日本家屋の伝統的な造りである平屋。そして、古き良き日本の美と洗練された現代の美を融合した和モダン。今回は、この二つの要素を掛け合わせた「和モダンな平屋」について解説していきます。外観、内装、間取り、それぞれのポイントを踏まえて、癒しの空間を作っていきましょう。
和モダンな平屋とは
和モダンの平屋は、日本の伝統美と現代の機能美を掛け合わせた住宅です。シンプルで飽きのこないデザインが特徴で、間取りに無駄がなく、内観外観ともに直線の美しさが際立ちます。また、木材や珪藻土、漆喰といった天然素材を使用していて、落ち着いた雰囲気の中に自然の温もりを感じられます。
和モダンな平屋の外観のポイント
シルエットはシンプルに
外観のポイントの一つは、シルエットをシンプルにするということです。余分な装飾をなくし、凹凸の少ない直線的なラインを意識してデザインすると良いでしょう。また、平屋の屋根は面積が大きいため、見た目の印象に大きく影響します。切妻屋根、寄棟屋根、片流れ屋根、陸屋根といった形状を選ぶと良いでしょう。
和風建築のパーツを取り入れる
取り入れるべき和風建築のパーツの例としては、引き戸、格子、瓦、漆喰壁などが挙げられます。日本庭園を意識して植物を植えたり、砂利や石畳を敷いたりしても良いでしょう。ただし、和の要素に偏りすぎないように注意が必要です。取り入れるパーツを減らしたり、コンクリート、金属、ガラスといった無機質な素材を使用したりして、モダンな要素とのバランスを取りましょう。
和モダンな平屋の内装のポイント
和室の要素を取り入れる
内装も和とモダンのバランスが大切です。取り入れるべき和室の要素の例は、畳、ふすま、障子、格子など。梁を大胆に見せたり、和紙や竹などの和素材を使ったインテリアを置いたりしても良いでしょう。畳敷きの和室か、フローリングの洋室か、ベースになる部屋のテイストを考慮しながら部分的に和室の要素を取り入れるようにしましょう。
ロースタイルのインテリアを配置する
和モダンな部屋には、ロースタイルのインテリアがおすすめです。現代のライフスタイルでは、背の高い椅子とテーブルを用いるのが一般的ですが、和室では床座が基本となります。
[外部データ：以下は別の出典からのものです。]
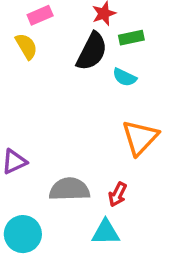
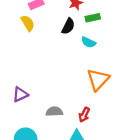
black semicircle: (92, 51) -> (68, 26), size x0.7
gray semicircle: (69, 189) -> (54, 112), size x0.7

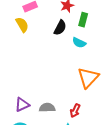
green rectangle: (93, 18) -> (83, 20), turned -64
purple triangle: (20, 94) -> (22, 105), moved

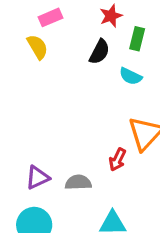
red arrow: (75, 111) -> (117, 160), moved

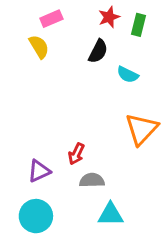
green rectangle: (137, 39) -> (138, 25), moved
red arrow: (117, 160) -> (76, 154), moved
gray semicircle: (78, 182) -> (92, 180), moved

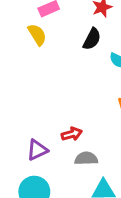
red arrow: (76, 154) -> (72, 134), turned -132

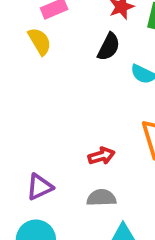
red arrow: (72, 134) -> (101, 156), moved

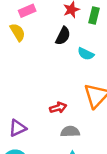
gray semicircle: (101, 198) -> (70, 132), moved

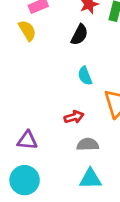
cyan semicircle: (86, 54) -> (85, 76), moved, turned 42
purple triangle: (18, 128) -> (27, 140), turned 30

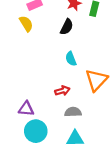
cyan circle: (25, 180) -> (36, 131), moved

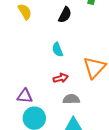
cyan semicircle: (71, 59) -> (58, 50), moved

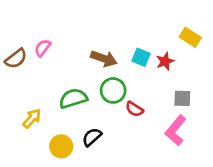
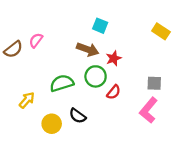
cyan square: (141, 57) -> (100, 26), moved
red star: (165, 61) -> (114, 58), moved
red semicircle: (134, 109) -> (114, 92), turned -84
black semicircle: (92, 137) -> (78, 116), turned -102

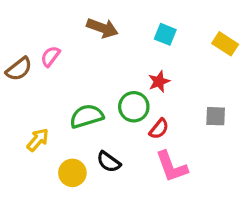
cyan square: (100, 26) -> (165, 34), moved
brown arrow: (88, 49) -> (102, 28), moved
pink L-shape: (149, 110) -> (172, 167), moved, turned -60

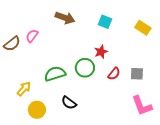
red semicircle: (159, 129) -> (114, 74), moved
pink L-shape: (172, 167) -> (142, 106), moved
yellow circle: (72, 173) -> (37, 110), moved

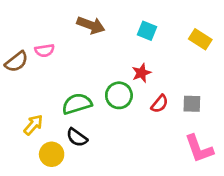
pink semicircle: (32, 36) -> (45, 50), turned -136
black semicircle: (69, 103) -> (77, 137), moved

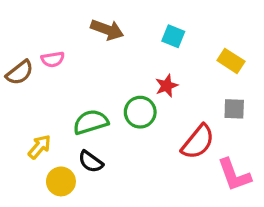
yellow rectangle: (200, 39) -> (231, 61), moved
red semicircle: (160, 104) -> (198, 142), moved, size x1.6
gray square: (192, 104) -> (234, 109), moved

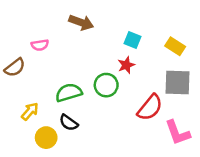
cyan square: (173, 36) -> (132, 40), moved
brown semicircle: (20, 73) -> (15, 68), moved
gray square: (234, 109) -> (178, 83), size x1.6

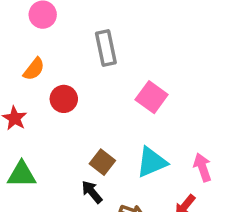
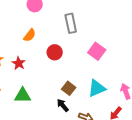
red circle: (64, 99) -> (55, 52), moved

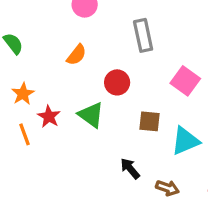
red star: (19, 63) -> (49, 117), moved
brown square: (69, 88) -> (150, 121), moved, turned -32
green triangle: (23, 95) -> (91, 115), moved, turned 36

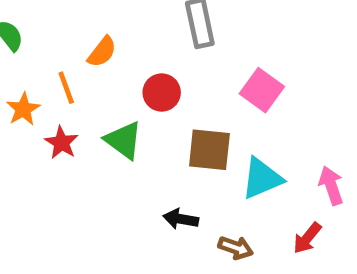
brown square: (150, 121) -> (209, 150), size x1.4
orange line: (25, 134) -> (66, 88), moved
black arrow: (130, 168) -> (181, 219), turned -40

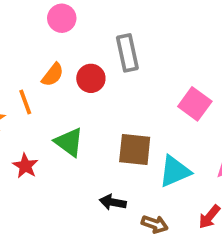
pink square: (262, 90) -> (195, 104), moved
red circle: (162, 92) -> (91, 78), moved
red star: (61, 143) -> (25, 166), moved

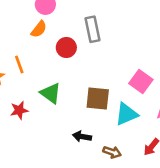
orange semicircle: (53, 75) -> (39, 29), moved
pink square: (195, 104) -> (141, 82), moved
red star: (25, 166) -> (19, 110), turned 30

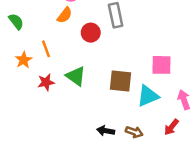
pink square: (141, 82) -> (162, 65), turned -35
red star: (19, 110) -> (46, 82), moved
black arrow: (82, 136) -> (106, 131), moved

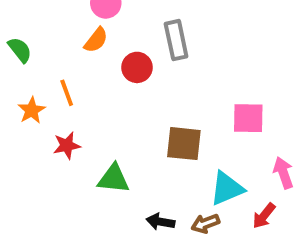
green triangle: (76, 76) -> (114, 179), moved, turned -30
cyan triangle: (148, 96) -> (227, 188), moved
brown arrow: (134, 132) -> (205, 224), turned 140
ローテーブルや座椅子、クッション、カーペットなど、背の低い家具を配置することで部屋全体の重心が下がり、空間に統一感と開放感が生まれます。
和モダンな平屋の間取りのポイント
空間を広く使う
空間が広ければ、シンプルですっきりとした印象を与えられるでしょう。一般的な2階建て住宅は天井の高さに制限がありますが、平屋は2階部分がないため天井を高く作ることができます。デザインの自由度も高く、勾配天井にすることも可能です。また、平屋は全ての部屋がワンフロアに集約されているため、仕切りを取り払うことで大空間を生み出すことができます。
中庭や縁側を設ける
和モダンな平屋に中庭や縁側を設けるのも良いでしょう。中庭は日当たりや風通しが良く、開放感も抜群です。縁側は日本建築の伝統的な間取りであるため、縁側を作ることによって必然的に和の要素が加わります。モダンとのバランスを考えるのであれば、縁側をウッドデッキにするのがおすすめです。中庭のある平屋の形には、ロの字型、コの字型、L字型があり、それぞれの特徴を踏まえて選びましょう。
和モダンな平屋のおしゃれな実例を紹介
木製サッシと土間のある大空間
こちらの事例は、間仕切りのない34畳もの大空間を持つ住宅です。玄関土間、LDK、そして子ども部屋が一部屋につながっていて、思わず走り出したくなるほどの開放感。勾配天井となっているため、縦方向にも広がりを感じます。また、大開口の木製サッシや、玄関土間、そして現しの柱と梁が、シンプルかつ洗練された大空間に和のアクセントを加えています。
畳スペースとつながったダイニング
こちらは、ダイニングが畳スペースにフラットにつながっていて、和洋折衷の空間となっています。モダン寄りでありながらも線が細いデザインの家具が使われており、和のテイストにもよく馴染んでいます。中庭から明るい光を取り込む大開口と、LDKをつなぐ土間空間も和モダンを構成する大事な要素です。
木の温もりに包まれた癒しのリビング
フローリングの木目が美しい、こちらのリビング。外は板張りの塀に囲まれ、その内側に小さな庭が設けられています。家の中にいながら、大自然の中で過ごしているような安らぎを感じられます。床には座卓と座椅子を配置。家具の重心が低く、天井が高く感じられるのは、まさに和モダン空間の特徴と言えるでしょう。掘りごたつになっているため、足を伸ばしてくつろげるのも魅力です。
まとめ
和モダンな平屋を作るには、伝統的な和の要素と、洗練されたモダンな要素のバランス配分が何よりも肝心です。また、開放的な空間づくりの重要性もご紹介しました。これらのポイントを参考に、あなただけの特別な住まいを作ってくださいね。